There are a couple of possibilities we can consider.
Declare the flooded area a National Memorial Park. Plant trees and flowers, put in camp grounds and nature walks.
Or...
Make it a major convention center. Put in hotels, and convention centers, and ball parks, all built on raised mounds above the water line. Throw in a few casinos, too. Sour round these buildings with the kind of beautiful gardens and parks only the south is capable of growing.
It is much easier to evacuate a few tens of thousands of tourists who have someplace else to go, than to evacuate hundreds of thousands of home owners who don't want to leave, and have nowhere else to go.
Any truly historic or beautiful buildings that should be preserved can be raised above sea level where they sit or moved to a raised area with other historic houses. Another tourist attraction!
While I lean toward the latter, "convention center area". One or the other must be done.
Either could be a huge boost to New Orleans. Imagine a city with it's own national park just minutes away from down town. A sort of Central Park New Orleans Style. This could bring tourists, new business, a whole new attitude for New Orleans.

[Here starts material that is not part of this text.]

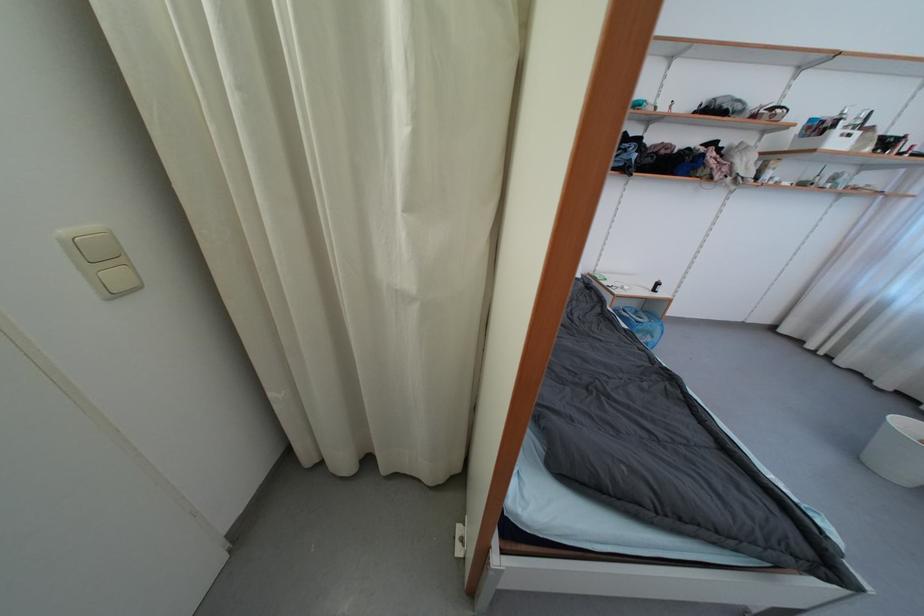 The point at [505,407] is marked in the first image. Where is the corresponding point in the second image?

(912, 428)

Even better the Convention Center Area would do all that and bring in billions of dollars of convention business to New Orleans. Not to mention the jobs created in those hotels and restaurants.

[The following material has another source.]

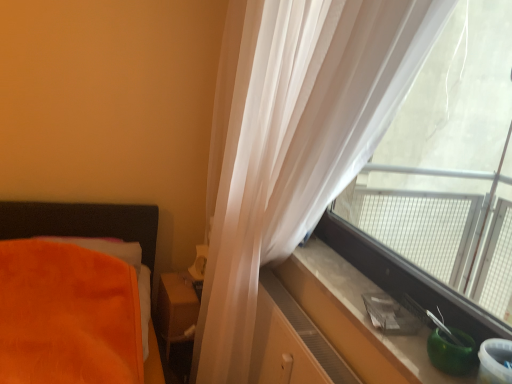 The width and height of the screenshot is (512, 384). In order to click on blank area beneath transparent plastic window at right (from a real-world perspective) in this screenshot , I will do `click(367, 279)`.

What about the former residents? Their houses and businesses can be bought by the government through Eminent Domain, to make the National Park, or by the businesses that build in the new convention mecca.
Many of those former residents will find new lives where they were evacuated to and simply chose not to go back.
Many learned their lesson by nearly dying in this disaster and have sworn not to go back.
The ones who do go back will simply have to find a place to live that doesn't require you and me to rescue them every 30 years or so. A place where they can live without loosing half their family every thirty years or so.
Seems like a pretty logical thing to me.